Aim of the task →
Exact copy, no pictures: return only the lines below from the line with "酸「藍白大型翻車現場」：應" up to and including the line with "Krzysztof Gontarek na Google+".

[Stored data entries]
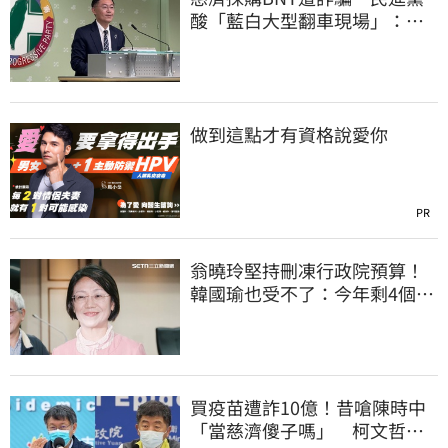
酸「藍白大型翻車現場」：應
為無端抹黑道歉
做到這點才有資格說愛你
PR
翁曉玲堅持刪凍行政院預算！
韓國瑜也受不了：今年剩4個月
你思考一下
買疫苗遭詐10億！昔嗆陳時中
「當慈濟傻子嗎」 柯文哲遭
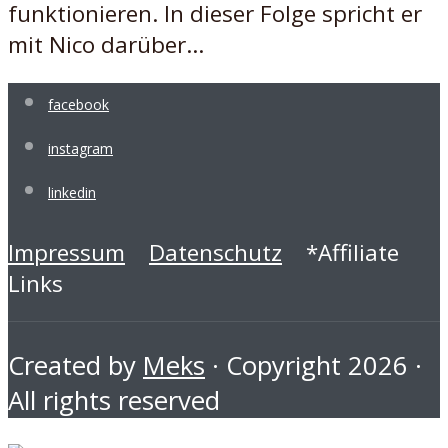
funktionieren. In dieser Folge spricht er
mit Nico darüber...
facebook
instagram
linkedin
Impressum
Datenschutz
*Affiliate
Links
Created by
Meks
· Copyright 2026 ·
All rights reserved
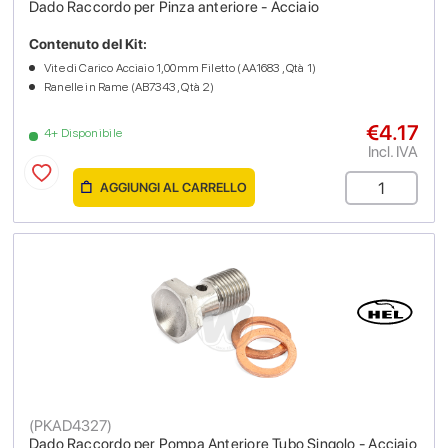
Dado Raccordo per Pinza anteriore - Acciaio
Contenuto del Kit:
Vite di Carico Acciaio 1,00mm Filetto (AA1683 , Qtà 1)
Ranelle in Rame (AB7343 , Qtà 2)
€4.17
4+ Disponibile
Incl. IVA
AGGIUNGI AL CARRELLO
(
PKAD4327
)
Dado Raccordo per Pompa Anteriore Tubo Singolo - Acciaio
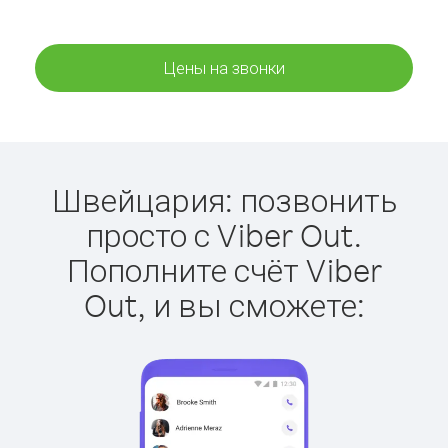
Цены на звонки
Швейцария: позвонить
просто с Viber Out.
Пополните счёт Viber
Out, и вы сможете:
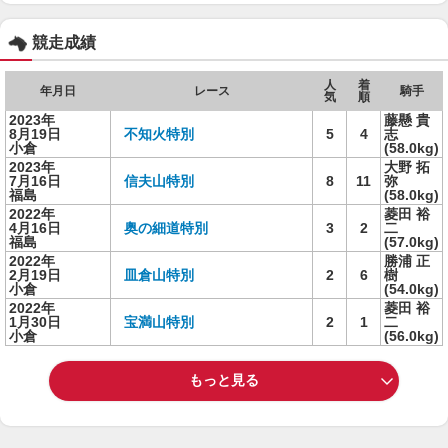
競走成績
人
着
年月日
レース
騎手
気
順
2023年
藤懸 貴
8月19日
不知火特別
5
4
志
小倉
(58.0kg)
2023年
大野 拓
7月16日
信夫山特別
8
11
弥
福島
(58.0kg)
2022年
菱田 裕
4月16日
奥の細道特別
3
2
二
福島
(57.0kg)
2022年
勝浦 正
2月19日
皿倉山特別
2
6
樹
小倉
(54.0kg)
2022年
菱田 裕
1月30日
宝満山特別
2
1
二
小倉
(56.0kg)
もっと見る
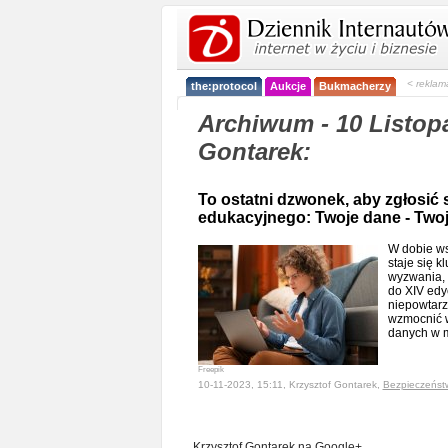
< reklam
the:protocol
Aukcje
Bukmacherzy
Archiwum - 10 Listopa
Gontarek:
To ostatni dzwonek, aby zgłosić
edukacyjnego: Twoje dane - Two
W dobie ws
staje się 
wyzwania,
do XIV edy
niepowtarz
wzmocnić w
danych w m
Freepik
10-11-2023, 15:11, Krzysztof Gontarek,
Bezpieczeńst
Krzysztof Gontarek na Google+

--

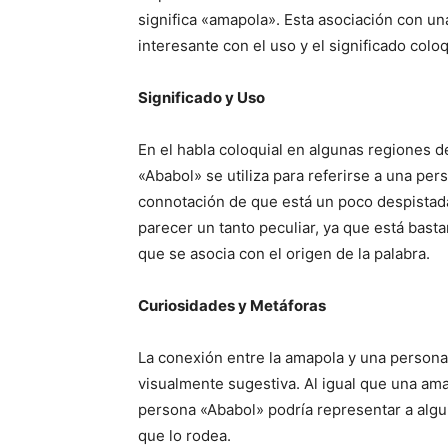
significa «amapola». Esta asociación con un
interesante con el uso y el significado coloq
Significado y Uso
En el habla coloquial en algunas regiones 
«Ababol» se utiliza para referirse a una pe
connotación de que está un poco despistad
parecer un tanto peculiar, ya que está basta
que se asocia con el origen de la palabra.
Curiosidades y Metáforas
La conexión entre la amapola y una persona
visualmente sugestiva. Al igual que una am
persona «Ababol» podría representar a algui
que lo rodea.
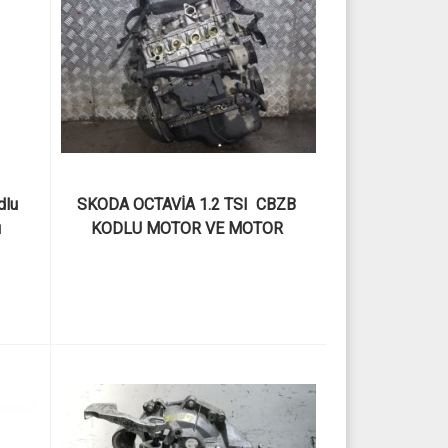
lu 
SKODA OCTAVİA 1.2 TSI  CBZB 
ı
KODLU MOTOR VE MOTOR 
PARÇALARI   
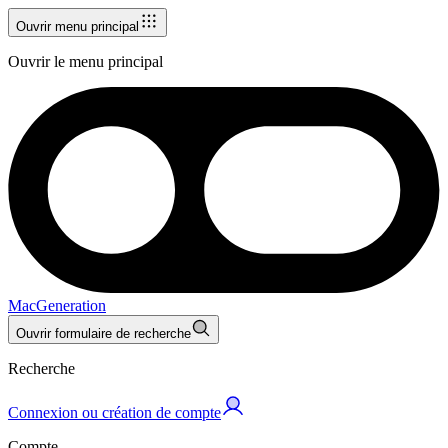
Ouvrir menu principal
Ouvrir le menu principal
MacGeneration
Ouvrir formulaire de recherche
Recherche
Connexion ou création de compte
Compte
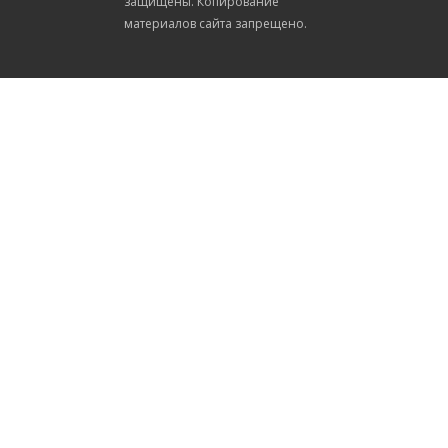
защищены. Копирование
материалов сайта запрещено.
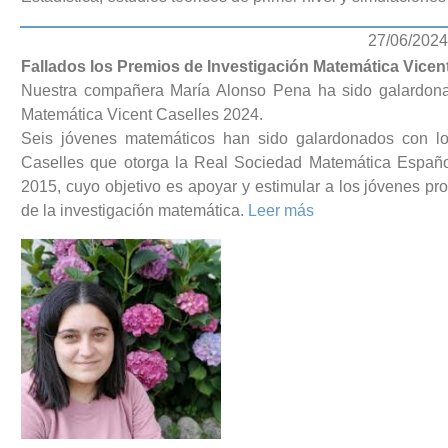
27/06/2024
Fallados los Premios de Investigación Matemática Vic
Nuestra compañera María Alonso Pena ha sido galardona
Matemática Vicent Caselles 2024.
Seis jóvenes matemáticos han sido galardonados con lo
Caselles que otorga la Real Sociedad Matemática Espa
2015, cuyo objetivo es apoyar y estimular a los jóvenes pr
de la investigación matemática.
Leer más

---

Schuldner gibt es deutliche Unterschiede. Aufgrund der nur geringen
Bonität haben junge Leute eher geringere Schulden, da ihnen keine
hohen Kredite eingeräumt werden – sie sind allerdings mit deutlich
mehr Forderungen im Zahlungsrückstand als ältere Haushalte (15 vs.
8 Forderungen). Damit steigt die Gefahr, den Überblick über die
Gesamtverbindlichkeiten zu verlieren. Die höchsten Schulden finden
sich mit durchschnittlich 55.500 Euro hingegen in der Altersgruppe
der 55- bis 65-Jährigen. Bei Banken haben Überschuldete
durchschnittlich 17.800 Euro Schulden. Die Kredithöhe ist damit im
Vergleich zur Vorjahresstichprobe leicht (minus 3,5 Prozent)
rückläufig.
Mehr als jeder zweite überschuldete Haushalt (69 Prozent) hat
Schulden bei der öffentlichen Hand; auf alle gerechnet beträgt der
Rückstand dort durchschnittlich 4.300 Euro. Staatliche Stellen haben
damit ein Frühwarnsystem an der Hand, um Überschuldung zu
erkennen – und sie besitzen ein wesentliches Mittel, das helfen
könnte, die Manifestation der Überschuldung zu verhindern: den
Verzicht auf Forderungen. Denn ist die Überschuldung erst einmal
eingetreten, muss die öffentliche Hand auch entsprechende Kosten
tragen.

Answer area →
酸「藍白大型翻車現場」：應
為無端抹黑道歉
做到這點才有資格說愛你
PR
翁曉玲堅持刪凍行政院預算！
韓國瑜也受不了：今年剩4個月
你思考一下
買疫苗遭詐10億！昔嗆陳時中
「當慈濟傻子嗎」 柯文哲遭
funktionieren. In dieser Folge spricht er
mit Nico darüber...
facebook
instagram
linkedin
Impressum
Datenschutz
*Affiliate
Links
Created by
Meks
· Copyright 2026 ·
All rights reserved
Dado Raccordo per Pinza anteriore - Acciaio
Contenuto del Kit:
Vite di Carico Acciaio 1,00mm Filetto (AA1683 , Qtà 1)
Ranelle in Rame (AB7343 , Qtà 2)
€4.17
4+ Disponibile
Incl. IVA
AGGIUNGI AL CARRELLO
(
PKAD4327
)
Dado Raccordo per Pompa Anteriore Tubo Singolo - Acciaio
Цены на звонки
Швейцария: позвонить
просто с Viber Out.
Пополните счёт Viber
Out, и вы сможете:
競走成績
人
着
年月日
レース
騎手
気
順
2023年
藤懸 貴
8月19日
不知火特別
5
4
志
小倉
(58.0kg)
2023年
大野 拓
7月16日
信夫山特別
8
11
弥
福島
(58.0kg)
2022年
菱田 裕
4月16日
奥の細道特別
3
2
二
福島
(57.0kg)
2022年
勝浦 正
2月19日
皿倉山特別
2
6
樹
小倉
(54.0kg)
2022年
菱田 裕
1月30日
宝満山特別
2
1
二
小倉
(56.0kg)
もっと見る
< reklam
the:protocol
Aukcje
Bukmacherzy
Archiwum - 10 Listopa
Gontarek:
To ostatni dzwonek, aby zgłosić
edukacyjnego: Twoje dane - Two
W dobie ws
staje się 
wyzwania,
do XIV edy
niepowtarz
wzmocnić w
danych w m
Freepik
10-11-2023, 15:11, Krzysztof Gontarek,
Bezpieczeńst
Krzysztof Gontarek na Google+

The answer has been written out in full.